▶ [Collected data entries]
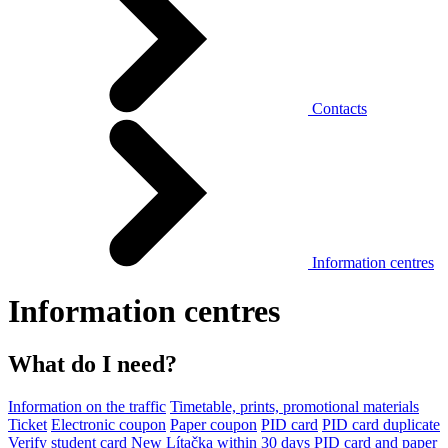
Contacts
Information centres
Information centres
What do I need?
Information on the traffic
Timetable, prints, promotional materials
Ticket
Electronic coupon
Paper coupon
PID card
PID card duplicate
Verify student card
New Lítačka within 30 days
PID card and paper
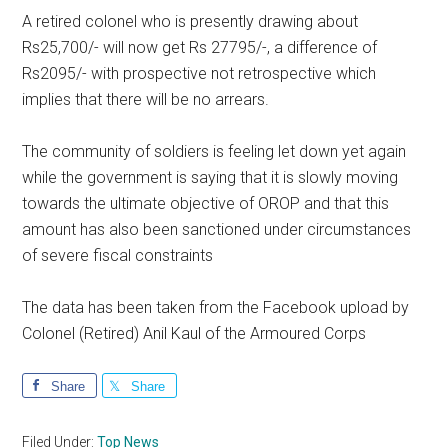
A retired colonel who is presently drawing about
Rs25,700/- will now get Rs 27795/-, a difference of
Rs2095/- with prospective not retrospective which
implies that there will be no arrears.
The community of soldiers is feeling let down yet again
while the government is saying that it is slowly moving
towards the ultimate objective of OROP and that this
amount has also been sanctioned under circumstances
of severe fiscal constraints
The data has been taken from the Facebook upload by
Colonel (Retired) Anil Kaul of the Armoured Corps
Share
Share
Filed Under:
Top News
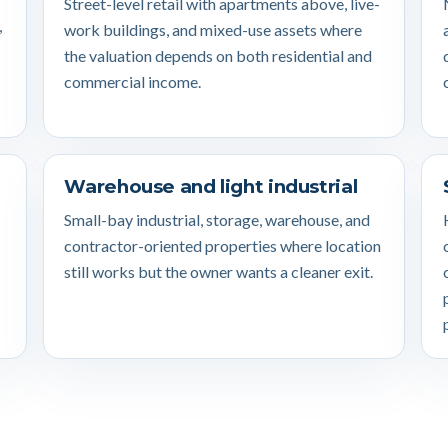
Street-level retail with apartments above, live-
,
work buildings, and mixed-use assets where
the valuation depends on both residential and
commercial income.
Warehouse and light industrial
Small-bay industrial, storage, warehouse, and
contractor-oriented properties where location
still works but the owner wants a cleaner exit.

▶ [Task directions] Give the entries above again word for word, without any pictures.

▶ [Result]
Contacts
Information centres
Information centres
What do I need?
Information on the traffic
Timetable, prints, promotional materials
Ticket
Electronic coupon
Paper coupon
PID card
PID card duplicate
Verify student card
New Lítačka within 30 days
PID card and paper
A retired colonel who is presently drawing about
Rs25,700/- will now get Rs 27795/-, a difference of
Rs2095/- with prospective not retrospective which
implies that there will be no arrears.
The community of soldiers is feeling let down yet again
while the government is saying that it is slowly moving
towards the ultimate objective of OROP and that this
amount has also been sanctioned under circumstances
of severe fiscal constraints
The data has been taken from the Facebook upload by
Colonel (Retired) Anil Kaul of the Armoured Corps
Share
Share
Filed Under:
Top News
Street-level retail with apartments above, live-
,
work buildings, and mixed-use assets where
the valuation depends on both residential and
commercial income.
Warehouse and light industrial
Small-bay industrial, storage, warehouse, and
contractor-oriented properties where location
still works but the owner wants a cleaner exit.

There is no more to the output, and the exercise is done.